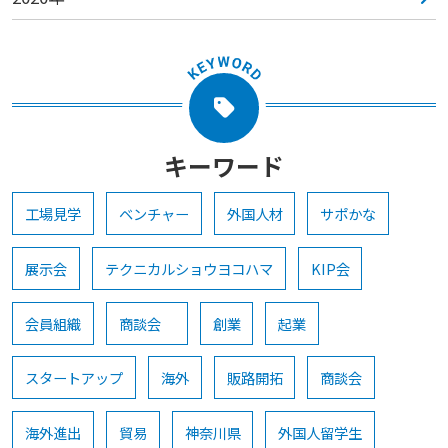
キーワード
工場見学
ベンチャー
外国人材
サポかな
展示会
テクニカルショウヨコハマ
KIP会
会員組織
商談会
創業
起業
スタートアップ
海外
販路開拓
商談会
海外進出
貿易
神奈川県
外国人留学生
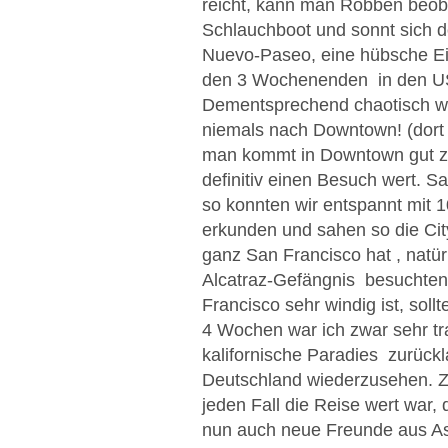
reicht, kann man Robben beoba
Schlauchboot und sonnt sich do
Nuevo-Paseo, eine hübsche Ein
den 3 Wochenenden in den US
Dementsprechend chaotisch war
niemals nach Downtown! (dort 
man kommt in Downtown gut zu
definitiv einen Besuch wert. 
so konnten wir entspannt mit 
erkunden und sahen so die Ci
ganz San Francisco hat , natür
Alcatraz-Gefängnis besuchten w
Francisco sehr windig ist, sol
4 Wochen war ich zwar sehr tr
kalifornische Paradies zurück
Deutschland wiederzusehen. 
jeden Fall die Reise wert war,
nun auch neue Freunde aus Asie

[Your assignment]:
Repeat the material exactly. Skip the images.

[Task answer]:
キーワード
工場見学
ベンチャー
外国人材
サポかな
展示会
テクニカルショウヨコハマ
KIP会
会員組織
商談会
創業
起業
スタートアップ
海外
販路開拓
商談会
海外進出
貿易
神奈川県
外国人留学生
reicht, kann man Robben beoba
Schlauchboot und sonnt sich do
Nuevo-Paseo, eine hübsche Ein
den 3 Wochenenden in den US
Dementsprechend chaotisch war
niemals nach Downtown! (dort 
man kommt in Downtown gut zu
definitiv einen Besuch wert. 
so konnten wir entspannt mit 
erkunden und sahen so die Ci
ganz San Francisco hat , natür
Alcatraz-Gefängnis besuchten w
Francisco sehr windig ist, sol
4 Wochen war ich zwar sehr tr
kalifornische Paradies zurück
Deutschland wiederzusehen. 
jeden Fall die Reise wert war,
nun auch neue Freunde aus Asie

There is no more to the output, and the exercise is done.